**What you are asked to do**:
State how many lines of the entries hold the string "dolor". Reply with the number alone.

###

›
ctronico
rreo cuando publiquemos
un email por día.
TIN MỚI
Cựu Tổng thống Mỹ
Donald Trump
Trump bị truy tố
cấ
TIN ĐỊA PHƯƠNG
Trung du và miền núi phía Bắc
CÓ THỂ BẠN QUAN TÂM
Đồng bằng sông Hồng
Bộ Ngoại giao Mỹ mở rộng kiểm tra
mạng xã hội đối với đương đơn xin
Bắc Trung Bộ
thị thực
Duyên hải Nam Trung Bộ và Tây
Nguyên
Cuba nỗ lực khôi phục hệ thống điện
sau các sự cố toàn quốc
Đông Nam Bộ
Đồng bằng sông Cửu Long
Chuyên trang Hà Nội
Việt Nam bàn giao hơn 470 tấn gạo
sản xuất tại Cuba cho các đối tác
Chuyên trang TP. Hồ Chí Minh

###

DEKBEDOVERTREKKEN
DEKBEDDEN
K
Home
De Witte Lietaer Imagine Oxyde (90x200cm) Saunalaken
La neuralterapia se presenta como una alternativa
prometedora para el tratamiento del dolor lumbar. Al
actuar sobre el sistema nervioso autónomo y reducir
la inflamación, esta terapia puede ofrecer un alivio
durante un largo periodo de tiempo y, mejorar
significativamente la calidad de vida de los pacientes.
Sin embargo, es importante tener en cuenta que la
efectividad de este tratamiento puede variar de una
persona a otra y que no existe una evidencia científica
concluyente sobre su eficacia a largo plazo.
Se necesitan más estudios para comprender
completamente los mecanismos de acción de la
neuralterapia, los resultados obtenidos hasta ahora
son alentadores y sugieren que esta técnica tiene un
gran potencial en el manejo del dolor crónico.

###

**Output below**:
2